(Saved entries)
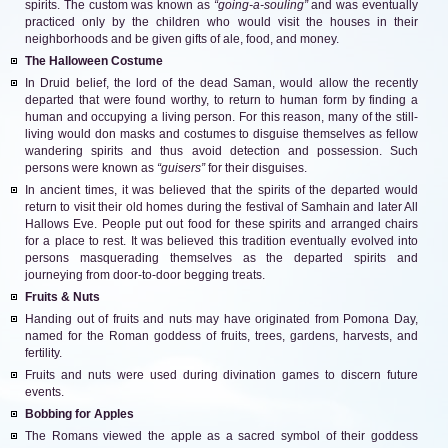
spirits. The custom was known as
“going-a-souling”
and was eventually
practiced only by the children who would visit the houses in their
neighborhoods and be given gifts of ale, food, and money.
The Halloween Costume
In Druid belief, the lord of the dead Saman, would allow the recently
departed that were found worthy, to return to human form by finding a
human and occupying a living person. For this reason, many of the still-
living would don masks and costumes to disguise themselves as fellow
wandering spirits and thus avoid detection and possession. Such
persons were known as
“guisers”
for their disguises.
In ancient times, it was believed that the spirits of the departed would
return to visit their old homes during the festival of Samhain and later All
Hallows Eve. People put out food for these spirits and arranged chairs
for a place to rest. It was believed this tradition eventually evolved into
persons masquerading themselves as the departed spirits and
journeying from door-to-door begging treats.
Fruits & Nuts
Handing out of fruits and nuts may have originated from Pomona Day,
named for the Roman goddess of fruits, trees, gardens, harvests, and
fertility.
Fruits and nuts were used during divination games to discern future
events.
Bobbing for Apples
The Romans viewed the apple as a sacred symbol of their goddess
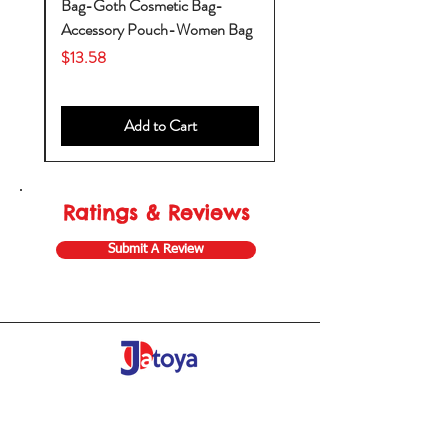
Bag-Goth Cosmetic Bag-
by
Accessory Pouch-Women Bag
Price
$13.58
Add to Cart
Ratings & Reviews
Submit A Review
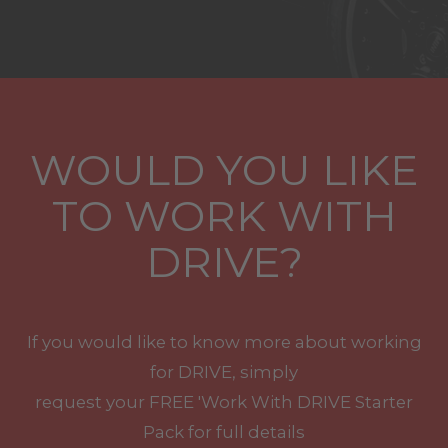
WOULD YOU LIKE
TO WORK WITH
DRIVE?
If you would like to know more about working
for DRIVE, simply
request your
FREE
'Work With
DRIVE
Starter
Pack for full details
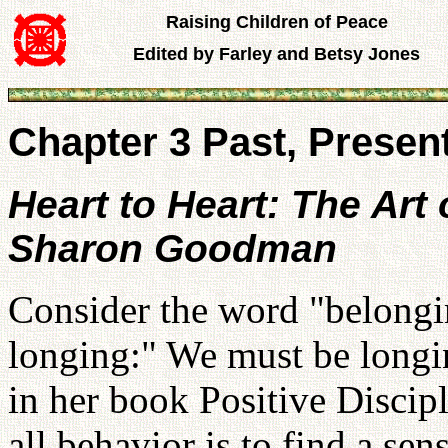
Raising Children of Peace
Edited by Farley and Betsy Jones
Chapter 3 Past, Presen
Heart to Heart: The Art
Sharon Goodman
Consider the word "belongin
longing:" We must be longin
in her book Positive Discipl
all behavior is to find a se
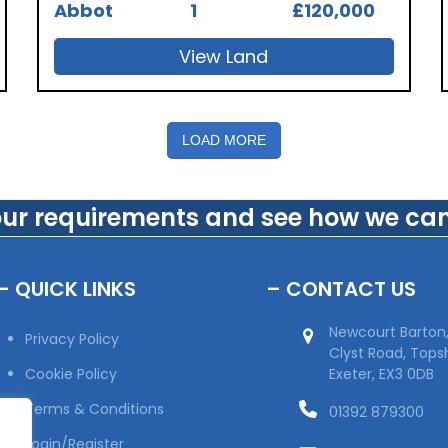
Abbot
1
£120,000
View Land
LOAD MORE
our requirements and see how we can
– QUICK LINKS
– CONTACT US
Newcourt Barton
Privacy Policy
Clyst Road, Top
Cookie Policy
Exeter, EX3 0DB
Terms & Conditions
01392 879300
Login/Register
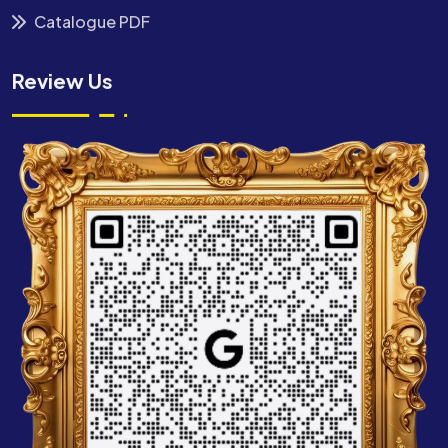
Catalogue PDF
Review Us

### TASK PROMPT
Output each record above word for word, leaving out images.

### RESPONSE AREA
spirits. The custom was known as
“going-a-souling”
and was eventually
practiced only by the children who would visit the houses in their
neighborhoods and be given gifts of ale, food, and money.
The Halloween Costume
In Druid belief, the lord of the dead Saman, would allow the recently
departed that were found worthy, to return to human form by finding a
human and occupying a living person. For this reason, many of the still-
living would don masks and costumes to disguise themselves as fellow
wandering spirits and thus avoid detection and possession. Such
persons were known as
“guisers”
for their disguises.
In ancient times, it was believed that the spirits of the departed would
return to visit their old homes during the festival of Samhain and later All
Hallows Eve. People put out food for these spirits and arranged chairs
for a place to rest. It was believed this tradition eventually evolved into
persons masquerading themselves as the departed spirits and
journeying from door-to-door begging treats.
Fruits & Nuts
Handing out of fruits and nuts may have originated from Pomona Day,
named for the Roman goddess of fruits, trees, gardens, harvests, and
fertility.
Fruits and nuts were used during divination games to discern future
events.
Bobbing for Apples
The Romans viewed the apple as a sacred symbol of their goddess
Bag-Goth Cosmetic Bag-
by
Accessory Pouch-Women Bag
Price
$13.58
Add to Cart
Ratings & Reviews
Submit A Review
WOULD YOU LIKE
TO WORK WITH
DRIVE?
If you would like to know more about working
for DRIVE, simply
request your
FREE
'Work With
DRIVE
Starter
Pack for full details
Raising Children of Peace
Edited by Farley and Betsy Jones
Chapter 3 Past, Presen
Heart to Heart: The Art
Sharon Goodman
Consider the word "belongin
longing:" We must be longin
in her book Positive Discipl
all behavior is to find a se
Abbot
1
£120,000
View Land
LOAD MORE
our requirements and see how we can
– QUICK LINKS
– CONTACT US
Newcourt Barton
Privacy Policy
Clyst Road, Top
Cookie Policy
Exeter, EX3 0DB
Terms & Conditions
01392 879300
Login/Register
Catalogue PDF
Review Us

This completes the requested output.